The ruling comes just weeks after Judge Bumb issued another order blocking many of the state’s “sensitive places” restrictions in a separate lawsuit. With multiple rulings in quick succession striking down the heart of its new law, New Jersey’s fight against the Supreme Court’s latest gun-carry ruling is going poorly. New York’s Bruen-response law, which New Jersey’s is modeled after, has also floundered in the courts, calling into question the entire effort to sidestep the Court’s decision.
The Association of New Jersey Rifle & Pistol Clubs (ANJRPC), the gun rights group who first sued the state over the ban back in December, celebrated Monday’s ruling.
“New Jersey’s blatantly unconstitutional carry ban is a big middle finger to the U.S. Supreme Court for the Bruen decision,” Scott Bach, the group’s executive director, told The Reload. “The new law is going down in flames, and this latest TRO proves that when Governor Murphy famously said that the Constitution was ‘above his pay grade,’ he was right.”
New Jersey Attorney General Matthew Platkin (D.) told The Reload he was “disappointed” by the ruling and promised to appeal.
“We are disappointed that the court has undermined important and longstanding protections against firearms violence in our public parks and in casinos,” he said. “Today’s order is bad for public safety and inconsistent with the Second Amendment.
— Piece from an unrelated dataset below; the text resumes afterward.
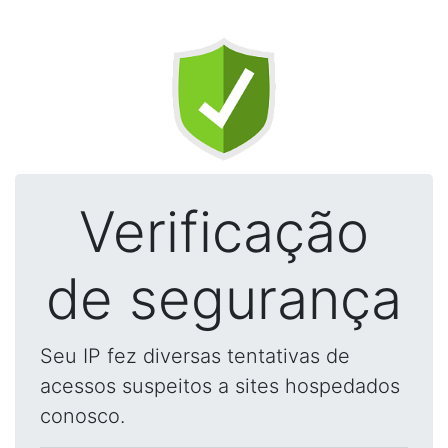
Verificação
de segurança
Seu IP fez diversas tentativas de
acessos suspeitos a sites hospedados
conosco.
But these orders remain temporary, and we look forward to pressing our case, including ultimately on appeal.”
The New Jersey law in question was signed into law late last year. New Jersey requires prospective concealed-carry-permit applicants to pay hundreds of dollars in fees, meet a subjective “good moral character” standard, and obtain gun-carry-liability insurance, even though such a policy does not yet exist and may be illegal.
It contains more than 20 “sensitive places” where licensed carry is forbidden, including schools, government buildings, polling places, bars and restaurants, theaters, sporting arenas, parks, airports, casinos, and childcare facilities. It also mimics New York’s novel requirement banning gun carry on private property unless the owner posts a sign allowing it, reversing the typical standard for private property exemptions.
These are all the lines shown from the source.